Ao mesmo tempo que a medida protege a integridade física do devedor, acaba dando brecha para o mesmo se sinta menos pressionado a cumprir com os seus deveres, causando prejuízo àqueles que necessitam do recurso. As decisões do poder judiciário não provocam constrangimento eficaz ao devedor e também não geram a coerção necessária ao cumprimento do dever de pagar uma obrigação essencial ao filho que necessita dos alimentos para sua sobrevivência nesse momento de isolamento social.

Infelizmente, a pena de reclusão em regime fechado é uma das únicas formas eficazes de pressionar os responsáveis no cumprimento do dever. Faltando esse recurso, muitos cuidadores que necessitam desse auxílio para o alimento e necessidades básicas dos filhos, ficam sem saber o que fazer. Como garantir esse direito? Felizmente, existem sim outras saídas legais que podem ser acionadas.

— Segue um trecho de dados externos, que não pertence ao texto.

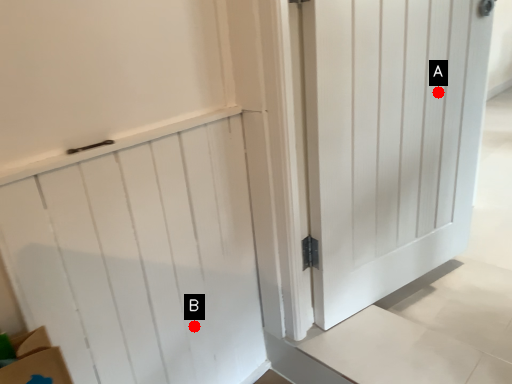 Question: Two points are circled on the image, labeled by A and B beside each circle. Which point appears closest to the camera in this image?

Choices:
 (A) A is closer
 (B) B is closer

Answer: (B) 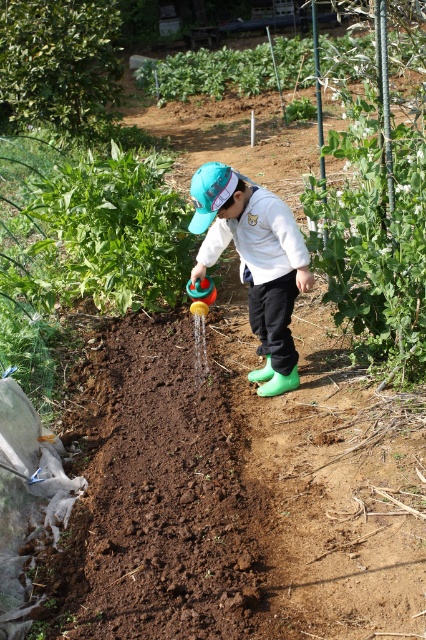 Which is behind, point (386, 378) or point (256, 241)?

Point (386, 378)

Between green leafy plant at right and rubber boots at center, which one appears on the left side from the viewer's perspective?

rubber boots at center is more to the left.

Which is behind, point (386, 90) or point (279, 205)?

Positioned behind is point (386, 90).

You are a GUI agent. You are given a task and a screenshot of the screen. Output one action in this format:
    pyautogui.click(x=<x>, y=<y>)
    Task: Click on the green leafy plant at right
    Image resolution: width=426 pixels, height=640 pixels.
    Given the screenshot: What is the action you would take?
    pyautogui.click(x=377, y=228)

Is green leafy plant at right below green leafy plant at upper center?

Correct, green leafy plant at right is located below green leafy plant at upper center.

Looking at this image, does green leafy plant at right have a lesser height compared to green leafy plant at upper center?

Yes.

Who is more distant from viewer, (405, 346) or (184, 84)?

Point (184, 84)

I want to click on green leafy plant at right, so click(x=377, y=228).

Measure the distance between rubber boots at center and green leafy plant at upper center.

They are 7.72 meters apart.

Who is more distant from viewer, (247,193) or (161,77)?

The point (161,77) is more distant.

Is point (296, 232) positioned after point (250, 56)?

No, (296, 232) is in front of (250, 56).

Image resolution: width=426 pixels, height=640 pixels. What are the coordinates of `rubber boots at center` in the screenshot? It's located at (255, 260). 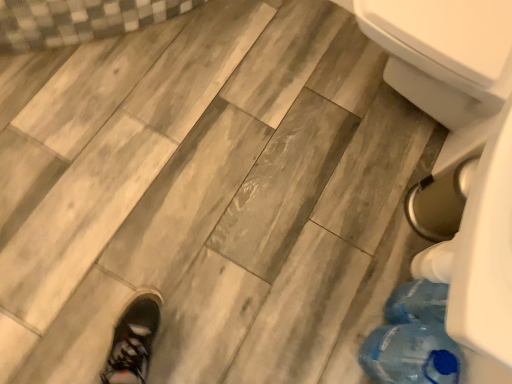 The height and width of the screenshot is (384, 512). Identify the location of vacant space in between white plastic bidet at lower right and transparent plastic bottle at lower right. (358, 206).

É possível ao credor de alimentos, diante da inadimplência, buscar soluções razoáveis e adequadas para provocar o pagamento da pensão atrasada e que preservem o direito fundamental à saúde do devedor, tais como: pedir a suspensão da Carteira Nacional de Habilitação, do passaporte, o cancelamento do cartão de crédito, o protesto da dívida de alimentos e a inclusão do nome do devedor nos órgãos de proteção ao crédito.

Para solicitar essas medidas é necessário auxílio jurídico, de recurso público ou privado. Caso a busca for por serviços gratuitos, além dos órgãos governamentais, existem também entidades que prestam atendimento.

Aproveite as diversas alternativas gratuitas de atendimento que temos hoje em dia. Busque a opção mais próxima ou acessível a você e informe-se sobre seus direitos. O esclarecimento é a maior arma contra a injustiça e o abandono material. Procure ajuda, esclareça-se e lute por seus direitos!